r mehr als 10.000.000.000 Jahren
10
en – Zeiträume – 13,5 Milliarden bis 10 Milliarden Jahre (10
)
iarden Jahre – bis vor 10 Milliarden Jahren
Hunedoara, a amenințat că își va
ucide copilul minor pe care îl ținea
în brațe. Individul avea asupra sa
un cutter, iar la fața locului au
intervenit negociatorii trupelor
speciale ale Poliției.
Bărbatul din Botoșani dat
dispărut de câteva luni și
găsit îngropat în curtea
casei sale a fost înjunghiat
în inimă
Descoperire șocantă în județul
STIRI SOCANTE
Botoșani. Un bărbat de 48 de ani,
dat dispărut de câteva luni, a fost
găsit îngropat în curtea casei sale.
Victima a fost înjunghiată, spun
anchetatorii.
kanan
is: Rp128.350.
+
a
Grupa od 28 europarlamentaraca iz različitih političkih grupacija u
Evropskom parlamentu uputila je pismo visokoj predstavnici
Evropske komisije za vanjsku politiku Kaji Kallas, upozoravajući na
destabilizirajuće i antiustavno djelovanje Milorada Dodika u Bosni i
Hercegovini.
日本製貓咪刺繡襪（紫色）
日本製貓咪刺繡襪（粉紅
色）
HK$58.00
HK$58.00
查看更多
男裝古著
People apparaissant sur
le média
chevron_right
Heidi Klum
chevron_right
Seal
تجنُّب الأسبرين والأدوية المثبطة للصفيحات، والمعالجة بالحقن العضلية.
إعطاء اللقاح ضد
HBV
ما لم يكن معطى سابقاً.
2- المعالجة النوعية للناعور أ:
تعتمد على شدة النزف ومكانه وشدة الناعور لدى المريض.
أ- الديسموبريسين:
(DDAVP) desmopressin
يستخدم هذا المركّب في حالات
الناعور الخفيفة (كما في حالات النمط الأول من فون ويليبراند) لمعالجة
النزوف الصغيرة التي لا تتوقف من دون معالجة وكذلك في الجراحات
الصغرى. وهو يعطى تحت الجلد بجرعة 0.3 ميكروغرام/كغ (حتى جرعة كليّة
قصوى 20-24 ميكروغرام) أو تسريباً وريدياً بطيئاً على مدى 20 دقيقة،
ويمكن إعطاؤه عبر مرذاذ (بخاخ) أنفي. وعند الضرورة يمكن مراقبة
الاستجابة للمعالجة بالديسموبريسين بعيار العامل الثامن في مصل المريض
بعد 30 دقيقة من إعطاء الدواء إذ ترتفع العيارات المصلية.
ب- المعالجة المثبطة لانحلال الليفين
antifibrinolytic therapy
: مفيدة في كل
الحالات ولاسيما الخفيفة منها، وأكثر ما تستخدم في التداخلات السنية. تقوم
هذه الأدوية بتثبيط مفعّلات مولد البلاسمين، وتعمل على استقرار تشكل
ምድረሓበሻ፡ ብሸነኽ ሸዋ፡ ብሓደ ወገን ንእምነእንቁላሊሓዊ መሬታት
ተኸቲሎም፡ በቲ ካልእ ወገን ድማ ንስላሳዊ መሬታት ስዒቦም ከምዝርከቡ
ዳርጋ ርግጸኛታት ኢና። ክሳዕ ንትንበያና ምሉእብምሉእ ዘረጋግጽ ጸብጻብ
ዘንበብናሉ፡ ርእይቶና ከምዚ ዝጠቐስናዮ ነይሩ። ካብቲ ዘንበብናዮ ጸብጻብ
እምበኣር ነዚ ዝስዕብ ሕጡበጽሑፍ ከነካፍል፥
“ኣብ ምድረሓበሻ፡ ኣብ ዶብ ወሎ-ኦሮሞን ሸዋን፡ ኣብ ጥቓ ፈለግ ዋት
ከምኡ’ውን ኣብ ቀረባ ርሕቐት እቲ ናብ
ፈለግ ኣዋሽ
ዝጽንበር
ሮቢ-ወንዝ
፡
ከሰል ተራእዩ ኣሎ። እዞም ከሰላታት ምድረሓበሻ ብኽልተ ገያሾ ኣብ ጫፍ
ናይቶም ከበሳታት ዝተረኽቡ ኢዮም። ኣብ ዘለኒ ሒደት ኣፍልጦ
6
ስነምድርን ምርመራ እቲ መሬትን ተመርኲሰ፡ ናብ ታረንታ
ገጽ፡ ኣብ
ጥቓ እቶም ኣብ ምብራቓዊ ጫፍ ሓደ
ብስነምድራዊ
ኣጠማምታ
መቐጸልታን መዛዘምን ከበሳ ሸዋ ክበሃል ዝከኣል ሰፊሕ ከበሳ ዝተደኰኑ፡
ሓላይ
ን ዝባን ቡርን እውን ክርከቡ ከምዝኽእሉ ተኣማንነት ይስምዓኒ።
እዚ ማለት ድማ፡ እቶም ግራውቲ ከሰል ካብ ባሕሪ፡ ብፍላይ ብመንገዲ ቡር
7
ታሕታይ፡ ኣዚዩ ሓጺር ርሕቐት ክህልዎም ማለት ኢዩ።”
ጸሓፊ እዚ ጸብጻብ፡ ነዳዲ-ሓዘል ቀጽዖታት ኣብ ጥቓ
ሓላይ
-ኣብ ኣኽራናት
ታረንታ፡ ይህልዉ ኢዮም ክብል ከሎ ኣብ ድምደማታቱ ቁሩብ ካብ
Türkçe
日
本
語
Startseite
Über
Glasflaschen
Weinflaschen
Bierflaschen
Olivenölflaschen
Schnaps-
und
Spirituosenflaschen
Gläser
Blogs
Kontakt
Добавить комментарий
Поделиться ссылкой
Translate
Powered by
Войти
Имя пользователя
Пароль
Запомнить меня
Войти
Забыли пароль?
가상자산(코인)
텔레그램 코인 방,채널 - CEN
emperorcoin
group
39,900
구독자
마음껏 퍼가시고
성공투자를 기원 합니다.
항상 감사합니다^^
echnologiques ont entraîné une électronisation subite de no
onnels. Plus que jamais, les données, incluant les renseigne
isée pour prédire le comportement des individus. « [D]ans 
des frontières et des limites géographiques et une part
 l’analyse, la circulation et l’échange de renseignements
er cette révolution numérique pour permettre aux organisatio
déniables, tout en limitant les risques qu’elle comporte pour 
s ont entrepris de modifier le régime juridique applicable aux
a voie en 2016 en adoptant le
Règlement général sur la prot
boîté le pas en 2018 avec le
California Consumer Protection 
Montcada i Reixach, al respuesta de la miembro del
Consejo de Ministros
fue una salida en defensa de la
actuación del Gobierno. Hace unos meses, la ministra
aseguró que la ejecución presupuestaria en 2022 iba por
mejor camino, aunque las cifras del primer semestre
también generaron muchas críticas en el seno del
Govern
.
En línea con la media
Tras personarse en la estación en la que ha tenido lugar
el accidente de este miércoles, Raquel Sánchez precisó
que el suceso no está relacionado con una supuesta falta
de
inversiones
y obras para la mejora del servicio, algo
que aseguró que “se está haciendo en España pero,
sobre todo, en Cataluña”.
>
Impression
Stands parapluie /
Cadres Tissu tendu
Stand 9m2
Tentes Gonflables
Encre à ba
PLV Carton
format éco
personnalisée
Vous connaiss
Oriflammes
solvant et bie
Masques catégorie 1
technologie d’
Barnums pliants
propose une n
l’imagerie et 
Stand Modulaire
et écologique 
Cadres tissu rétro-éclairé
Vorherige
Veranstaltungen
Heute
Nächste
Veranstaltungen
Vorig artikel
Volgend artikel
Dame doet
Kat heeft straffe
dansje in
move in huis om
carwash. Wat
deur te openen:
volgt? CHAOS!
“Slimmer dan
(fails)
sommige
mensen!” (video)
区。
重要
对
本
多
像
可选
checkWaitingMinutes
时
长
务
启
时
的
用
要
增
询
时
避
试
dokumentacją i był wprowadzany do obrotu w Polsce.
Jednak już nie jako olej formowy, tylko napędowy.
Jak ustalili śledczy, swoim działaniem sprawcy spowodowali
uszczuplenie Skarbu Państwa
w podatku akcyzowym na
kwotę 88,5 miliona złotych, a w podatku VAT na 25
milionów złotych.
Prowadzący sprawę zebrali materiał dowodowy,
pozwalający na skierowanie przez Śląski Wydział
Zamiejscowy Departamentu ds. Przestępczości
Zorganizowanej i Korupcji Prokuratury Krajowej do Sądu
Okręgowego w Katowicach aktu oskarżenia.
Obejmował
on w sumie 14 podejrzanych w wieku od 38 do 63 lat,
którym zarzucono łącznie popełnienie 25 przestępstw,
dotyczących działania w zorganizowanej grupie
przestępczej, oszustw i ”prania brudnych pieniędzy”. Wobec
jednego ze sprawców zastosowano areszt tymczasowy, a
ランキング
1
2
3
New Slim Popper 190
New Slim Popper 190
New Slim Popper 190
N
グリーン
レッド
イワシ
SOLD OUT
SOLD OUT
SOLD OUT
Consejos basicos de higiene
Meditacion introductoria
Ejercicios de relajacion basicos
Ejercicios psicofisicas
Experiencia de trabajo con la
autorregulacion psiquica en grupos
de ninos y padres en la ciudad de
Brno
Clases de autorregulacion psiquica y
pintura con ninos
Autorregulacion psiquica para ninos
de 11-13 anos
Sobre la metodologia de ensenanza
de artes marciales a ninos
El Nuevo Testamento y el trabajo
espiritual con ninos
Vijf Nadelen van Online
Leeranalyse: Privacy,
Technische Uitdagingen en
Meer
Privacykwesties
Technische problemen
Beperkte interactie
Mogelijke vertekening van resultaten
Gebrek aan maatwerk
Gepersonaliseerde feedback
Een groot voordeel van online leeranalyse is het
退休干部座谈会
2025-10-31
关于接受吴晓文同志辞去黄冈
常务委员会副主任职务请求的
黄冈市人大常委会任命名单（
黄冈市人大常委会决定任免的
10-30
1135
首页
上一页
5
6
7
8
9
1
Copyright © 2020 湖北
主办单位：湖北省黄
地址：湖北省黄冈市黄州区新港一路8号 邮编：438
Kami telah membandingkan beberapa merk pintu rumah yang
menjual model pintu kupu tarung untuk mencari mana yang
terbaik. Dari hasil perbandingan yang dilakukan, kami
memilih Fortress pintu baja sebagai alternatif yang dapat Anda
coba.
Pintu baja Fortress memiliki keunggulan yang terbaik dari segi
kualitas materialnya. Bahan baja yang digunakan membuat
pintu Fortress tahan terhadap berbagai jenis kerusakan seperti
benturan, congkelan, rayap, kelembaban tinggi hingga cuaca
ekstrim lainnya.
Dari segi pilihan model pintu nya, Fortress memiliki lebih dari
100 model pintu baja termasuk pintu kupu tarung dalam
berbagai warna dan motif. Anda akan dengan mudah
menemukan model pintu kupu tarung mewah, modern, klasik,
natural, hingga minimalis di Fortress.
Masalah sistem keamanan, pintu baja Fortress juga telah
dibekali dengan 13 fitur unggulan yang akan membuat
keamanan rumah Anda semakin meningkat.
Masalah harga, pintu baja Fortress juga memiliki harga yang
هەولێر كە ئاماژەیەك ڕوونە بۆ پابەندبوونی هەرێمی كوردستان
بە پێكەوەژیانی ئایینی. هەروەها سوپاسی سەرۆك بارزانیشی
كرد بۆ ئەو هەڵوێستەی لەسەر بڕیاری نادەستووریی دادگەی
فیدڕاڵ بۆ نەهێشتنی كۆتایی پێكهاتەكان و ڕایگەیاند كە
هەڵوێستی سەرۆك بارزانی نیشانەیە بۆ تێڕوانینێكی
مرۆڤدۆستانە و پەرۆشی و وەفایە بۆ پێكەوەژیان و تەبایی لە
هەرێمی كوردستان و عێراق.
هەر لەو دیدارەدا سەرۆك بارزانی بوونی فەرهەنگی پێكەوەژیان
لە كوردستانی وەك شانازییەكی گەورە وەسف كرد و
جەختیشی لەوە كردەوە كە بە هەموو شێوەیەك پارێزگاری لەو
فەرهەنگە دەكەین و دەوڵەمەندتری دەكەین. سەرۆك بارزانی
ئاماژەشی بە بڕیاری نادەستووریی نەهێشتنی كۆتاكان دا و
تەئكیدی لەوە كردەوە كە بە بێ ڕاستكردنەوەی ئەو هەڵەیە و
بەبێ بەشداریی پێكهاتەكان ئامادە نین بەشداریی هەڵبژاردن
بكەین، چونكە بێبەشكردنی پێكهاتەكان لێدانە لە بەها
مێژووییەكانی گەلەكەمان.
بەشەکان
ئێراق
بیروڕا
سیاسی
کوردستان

Problem statement> Going back to the entries above, set down exactly the lines that begin at the one with "Vijf Nadelen van Online" and end at the one with "关于接受吴晓文同志辞去黄冈", both included, and nothing else.

Task answer>
Vijf Nadelen van Online
Leeranalyse: Privacy,
Technische Uitdagingen en
Meer
Privacykwesties
Technische problemen
Beperkte interactie
Mogelijke vertekening van resultaten
Gebrek aan maatwerk
Gepersonaliseerde feedback
Een groot voordeel van online leeranalyse is het
退休干部座谈会
2025-10-31
关于接受吴晓文同志辞去黄冈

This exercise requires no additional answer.